Tourisme durable

Édimbourg : une taxe de séjour inédite dès 2026, les voyageurs devront payer un peu plus

Publié le

Rédigé par Salomé

Partir à Édimbourg, la capitale de l’Écosse, coûtera bientôt un peu plus cher. Dès juillet 2026, la ville mettra en place une taxe de séjour de 5 % sur toutes les nuitées, qu’il s’agisse d’un hôtel, d’un Airbnb ou d’un bed & breakfast. Une première pour le Royaume-Uni, qui suit ainsi la voie de nombreuses destinations européennes comme Amsterdam ou Venise.


Une mesure pour financer la ville face au tourisme de masse

Chaque année, Édimbourg accueille plus de deux millions de visiteurs, dont plus de 100 000 Français, et jusqu’à quatre millions pendant la saison des festivals et de Noël. Cette affluence génère une pression importante sur les infrastructures locales. Les autorités souhaitent donc que cette taxe permette de verser une part des revenus du tourisme à une communauté qui subit quotidiennement les travers de ce tourisme de masse.

Avec un tarif fixé à 5 %, la capitale écossaise espère récolter près de 50 à 60 millions d’euros par an. L’argent récolté servira à améliorer la propreté, les infrastructures publiques et, potentiellement, à soutenir les institutions culturelles locales.
Le guide touristique Fraser H. abonde dans ce sens : « On manque cruellement de toilettes publiques, et nous devons améliorer la propreté de la ville. Peut-être que certaines institutions culturelles profiteront de la taxe.
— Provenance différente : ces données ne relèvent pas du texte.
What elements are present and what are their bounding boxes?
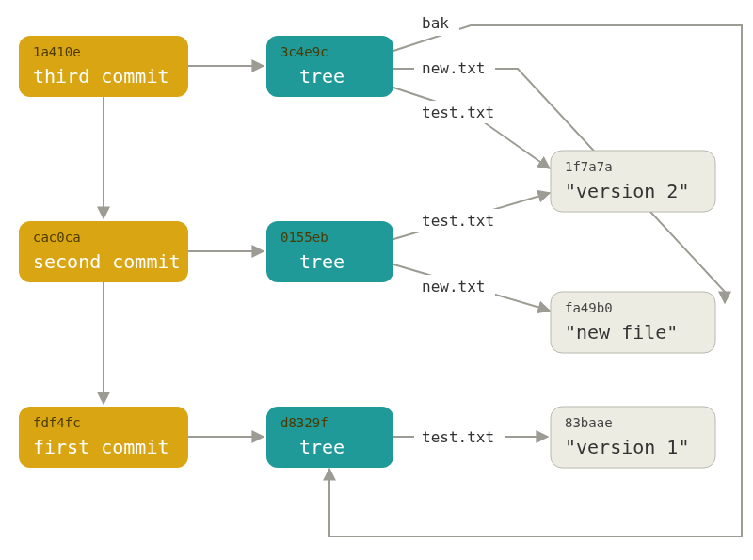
svg-text:cac0ca: cac0ca <box>33 230 81 245</box>
edge-label-d8329f-testtxt: test.txt <box>414 425 505 448</box>
svg-text:third commit: third commit <box>33 65 169 88</box>
svg-text:new.txt: new.txt <box>422 278 485 296</box>
commit-cac0ca: cac0ca second commit <box>19 221 188 282</box>
blob-fa49b0: fa49b0 "new file" <box>551 292 715 353</box>
blob-1f7a7a: 1f7a7a "version 2" <box>551 151 715 212</box>
svg-text:bak: bak <box>422 14 449 32</box>
svg-text:"version 1": "version 1" <box>565 436 689 458</box>
edge-label-bak: bak <box>414 11 459 36</box>
svg-text:test.txt: test.txt <box>422 428 494 446</box>
svg-text:fdf4fc: fdf4fc <box>33 415 81 430</box>
svg-text:tree: tree <box>299 65 344 88</box>
git-object-graph: bak new.txt test.txt test.txt new.txt te… <box>0 0 753 560</box>
edge-label-0155eb-newtxt: new.txt <box>414 275 495 297</box>
svg-text:"version 2": "version 2" <box>565 180 689 202</box>
svg-text:tree: tree <box>299 436 344 458</box>
edge-label-3c4e9c-testtxt: test.txt <box>414 101 505 123</box>
svg-text:0155eb: 0155eb <box>280 230 328 245</box>
tree-0155eb: 0155eb tree <box>266 221 393 282</box>
edge-labels: bak new.txt test.txt test.txt new.txt te… <box>414 11 505 448</box>
tree-3c4e9c: 3c4e9c tree <box>266 36 393 97</box>
svg-text:first commit: first commit <box>33 436 169 458</box>
svg-text:3c4e9c: 3c4e9c <box>280 44 328 59</box>
svg-text:"new file": "new file" <box>565 321 678 344</box>
svg-text:1a410e: 1a410e <box>33 44 81 59</box>
edge-3c4e9c-testtxt-1f7a7a <box>391 87 550 168</box>
edge-label-3c4e9c-newtxt: new.txt <box>414 56 495 79</box>
svg-text:test.txt: test.txt <box>422 212 494 230</box>
tree-d8329f: d8329f tree <box>266 407 393 468</box>
svg-text:83baae: 83baae <box>565 415 613 430</box>
blob-83baae: 83baae "version 1" <box>551 407 715 468</box>
commit-1a410e: 1a410e third commit <box>19 36 188 97</box>
svg-text:tree: tree <box>299 250 344 273</box>
svg-text:test.txt: test.txt <box>422 104 494 121</box>
svg-text:second commit: second commit <box>33 250 181 273</box>
svg-text:new.txt: new.txt <box>422 59 485 77</box>
svg-text:1f7a7a: 1f7a7a <box>565 159 613 174</box>
edge-label-0155eb-testtxt: test.txt <box>414 209 505 232</box>
svg-text:d8329f: d8329f <box>280 415 328 430</box>
commit-fdf4fc: fdf4fc first commit <box>19 407 188 468</box>
svg-text:fa49b0: fa49b0 <box>565 300 613 315</box>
Mais c’est sûr, la ville a besoin de plus d’argent. »

Une décision qui divise voyageurs et commerçants

Sur le terrain, les avis sont partagés. Dans une ville où il est déjà difficile de trouver une chambre d’hôtel à moins de 150 ou 200 euros, certains touristes redoutent une dépense supplémentaire.
« Je ne suis pas pour, mais ça dépend où va l’argent », explique l’une d’elles. D’autres se montrent plus compréhensifs : « Il est important de maintenir les infrastructures. Les touristes représentent une nuisance pour les habitants, alors c’est normal de payer notre part. » Un troisième relativise : « C’est déjà cher, donc un peu plus, un peu moins… »

Du côté des professionnels, les inquiétudes sont réelles. Certains craignent que cette taxe nuise au commerce, notamment pour les visiteurs britanniques, qui représentent sept touristes sur dix. Leon T., directeur de la branche écossaise du syndicat UK Hospitality, s’inquiète : « Pour les touristes étrangers, ça n’aura certainement pas d’impact. Mais pour les touristes « domestiques », c’est très différent : on subit ici une grosse perte du pouvoir d’achat, alors les gens viennent avec un budget fixe. Soit ils renonceront à venir, soit ils dépenseront moins dans les restaurants par exemple. »

Le syndicat plaide d’ailleurs pour un forfait fixe, plus simple à gérer administrativement qu’un pourcentage sur la nuitée.

Un mouvement qui gagne tout le Royaume-Uni

L’Écosse a été la première région du Royaume-Uni à autoriser ses municipalités à instaurer une taxe de séjour, ouvrant la voie à d’autres initiatives. Glasgow et Aberdeen prévoient de suivre dès 2027, tandis que le Pays de Galles prépare un projet de loi similaire incluant un système de licences pour les hébergements touristiques.
Dans les îles Orcades, les autorités envisagent même une taxe par passager de croisière, un sujet sensible dans une région qui a accueilli plus d’un million de croisiéristes l’an dernier.

En Angleterre, la tendance commence à poindre, bien que les pouvoirs locaux restent limités. Manchester applique déjà un dispositif restreint dans sa zone d’activité, et le Lake District, très fréquenté, étudie une mesure comparable pour son parc national.

Vers un tourisme plus durable ?

Avec cette nouvelle taxe, Édimbourg souhaite s’inscrire dans une logique de tourisme durable, où visiteurs et habitants cohabitent plus harmonieusement. La ville espère ainsi trouver un équilibre entre accueil et préservation.
Reste à voir si cette mesure, encore inédite outre-Manche, sera bien acceptée par les voyageurs… et si elle fera école ailleurs au Royaume-Uni.